Rudi bilang, dalam tiga tahun terakhir, intensitas penanganan narkoba di Kaltim menunjukkan tren peningkatan, baik melalui tes urine maupun penegakan hukum.
Pada 2023, BNNP Kaltim melaksanakan 115 kegiatan tes urine terhadap 12.527 orang, dengan 112 orang dinyatakan positif narkoba.
Angka itu meningkat kemudian meningkat pada 2024, dengan 159 kegiatan tes urine dan 155 orang terdeteksi positif. Hingga 2025, tercatat 116 kegiatan tes urine terhadap 15.720 orang, dan 176 orang terkonfirmasi menggunakan narkoba.

Rudi menilai peningkatan temuan tersebut mencerminkan dua hal sekaligus, yakni masih kuatnya ancaman narkoba di masyarakat serta semakin intensifnya upaya deteksi dan pengawasan aparat.
Dari sisi penindakan, tren yang muncul justru menunjukkan pola yang lebih mengkhawatirkan. Pada 2023, BNNP Kaltim menangani 55 berkas perkara dengan 55 tersangka, serta menyita 1.136 gram sabu, 7.801 gram ganja, dan 51 butir ekstasi.
Tahun 2024, jumlah perkara turun menjadi 50 berkas dengan 50 tersangka. Namun, jumlah barang bukti justru meningkat signifikan, dengan sitaan 3.903,8 gram sabu dan 14.238,45 gram ganja.
Lonjakan paling tajam terjadi pada 2025. Meski perkara menurun menjadi 39 berkas dengan 36 tersangka, barang bukti sabu yang disita melonjak drastis hingga 42.420,32 gram. Selain itu, aparat juga mengamankan 1.861 gram ganja dan 684 butir ekstasi.
“Jumlah perkara menurun, tetapi barang bukti meningkat tajam. Ini menunjukkan jaringan narkoba yang kami hadapi semakin besar dan terorganisir,” tegas Rudi.
Menurut dia, pola peredaran narkoba kini bergeser dari jaringan kecil ke distribusi skala besar dengan sistem yang lebih rapi dan terstruktur.
Selain penegakan hukum, lanjut Rudi, BNNP Kaltim juga memperkuat strategi pencegahan berbasis masyarakat. Hingga kini, telah dibentuk enam Desa dan Kelurahan Bersinar (Bersih Narkoba) di berbagai wilayah Kaltim.
Tidak hanya itu, ia menambahkan bahwa BNNP Kaltim juga menjalankan Program ANANDA yang bertumpu pada lima pilar utama, yakni pencegahan, pemulihan, pemberdayaan, ketahanan, dan kolaborasi lintas sektor.

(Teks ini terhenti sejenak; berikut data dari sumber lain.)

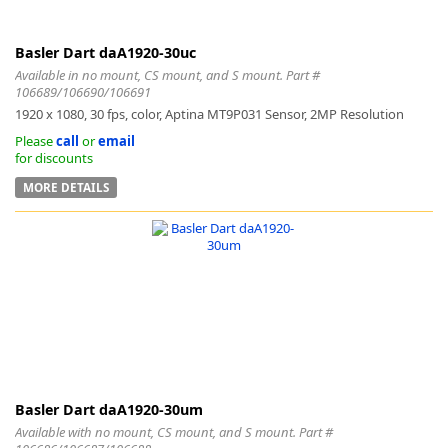
Basler Dart daA1920-30uc
Available in no mount, CS mount, and S mount. Part #
106689/106690/106691
1920 x 1080, 30 fps, color, Aptina MT9P031 Sensor, 2MP Resolution
Please
call
or
email
for discounts
MORE DETAILS
Basler Dart daA1920-30um
Available with no mount, CS mount, and S mount. Part #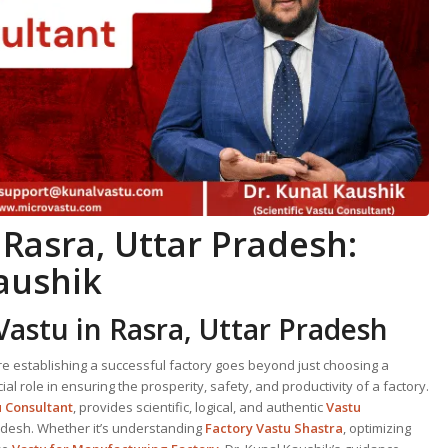
 Rasra, Uttar Pradesh:
aushik
Vastu in Rasra, Uttar Pradesh
ere establishing a successful factory goes beyond just choosing a
ial role in ensuring the prosperity, safety, and productivity of a factory.
u Consultant
, provides scientific, logical, and authentic
Vastu
adesh. Whether it’s understanding
Factory Vastu Shastra
, optimizing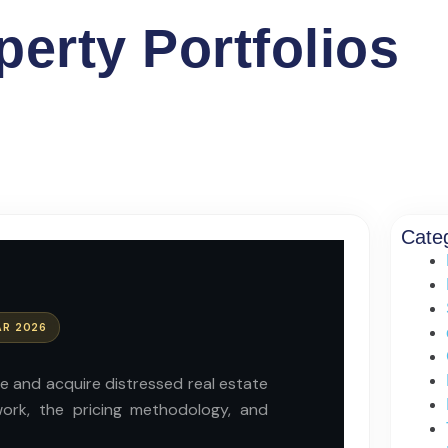
erty Portfolios
Cate
AR 2026
ce and acquire distressed real estate
work, the pricing methodology, and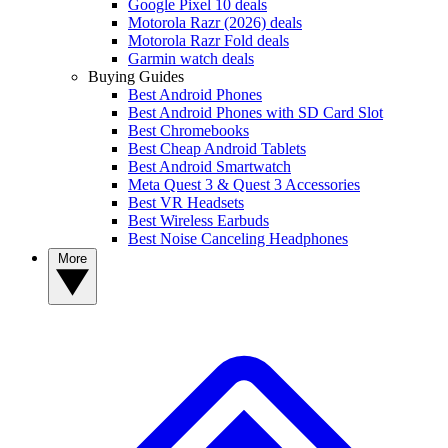
Google Pixel 10 deals
Motorola Razr (2026) deals
Motorola Razr Fold deals
Garmin watch deals
Buying Guides
Best Android Phones
Best Android Phones with SD Card Slot
Best Chromebooks
Best Cheap Android Tablets
Best Android Smartwatch
Meta Quest 3 & Quest 3 Accessories
Best VR Headsets
Best Wireless Earbuds
Best Noise Canceling Headphones
More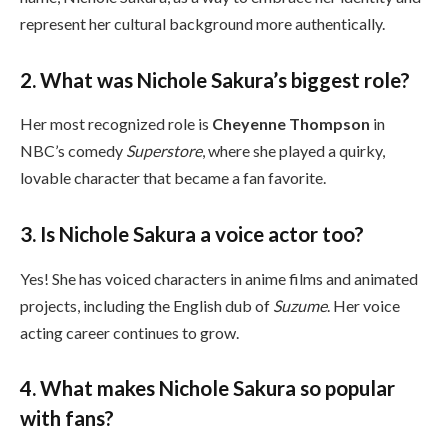
represent her cultural background more authentically.
2. What was Nichole Sakura’s biggest role?
Her most recognized role is
Cheyenne Thompson
in
NBC’s comedy
Superstore
, where she played a quirky,
lovable character that became a fan favorite.
3. Is Nichole Sakura a voice actor too?
Yes! She has voiced characters in anime films and animated
projects, including the English dub of
Suzume
. Her voice
acting career continues to grow.
4. What makes Nichole Sakura so popular
with fans?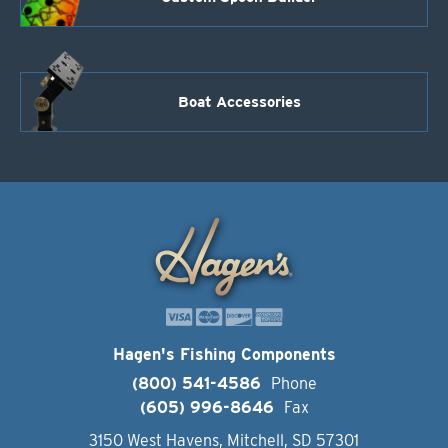
Boat Accessories
Hagen's Fishing Components
(800) 541-4586
Phone
(605) 996-8646
Fax
3150 West Havens, Mitchell, SD 57301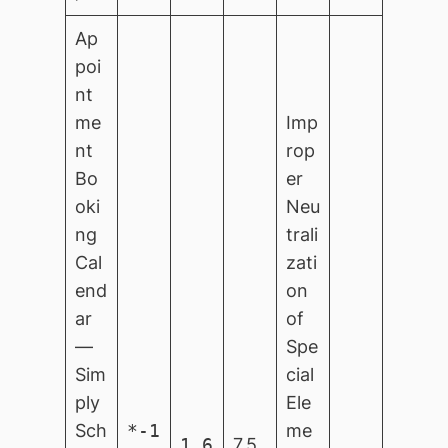
Ap
poi
nt
me
Imp
nt
rop
Bo
er
oki
Neu
ng
trali
Cal
zati
end
on
ar
of
—
Spe
Sim
cial
ply
Ele
Sch
*-1
me
1.6
7.5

“Penanganan narkoba tidak bisa hanya mengandalkan penindakan. Pencegahan dan pemulihan sama pentingnya agar masyarakat tidak terus menjadi korban,” ujarnya.
Diakhir ia menegaskan komitmen BNNP Kaltim untuk terus memperkuat upaya pemberantasan narkoba demi melindungi generasi muda dan menjawab keresahan masyarakat.
“Perang melawan narkoba adalah tanggung jawab bersama,” pungkasnya.(*)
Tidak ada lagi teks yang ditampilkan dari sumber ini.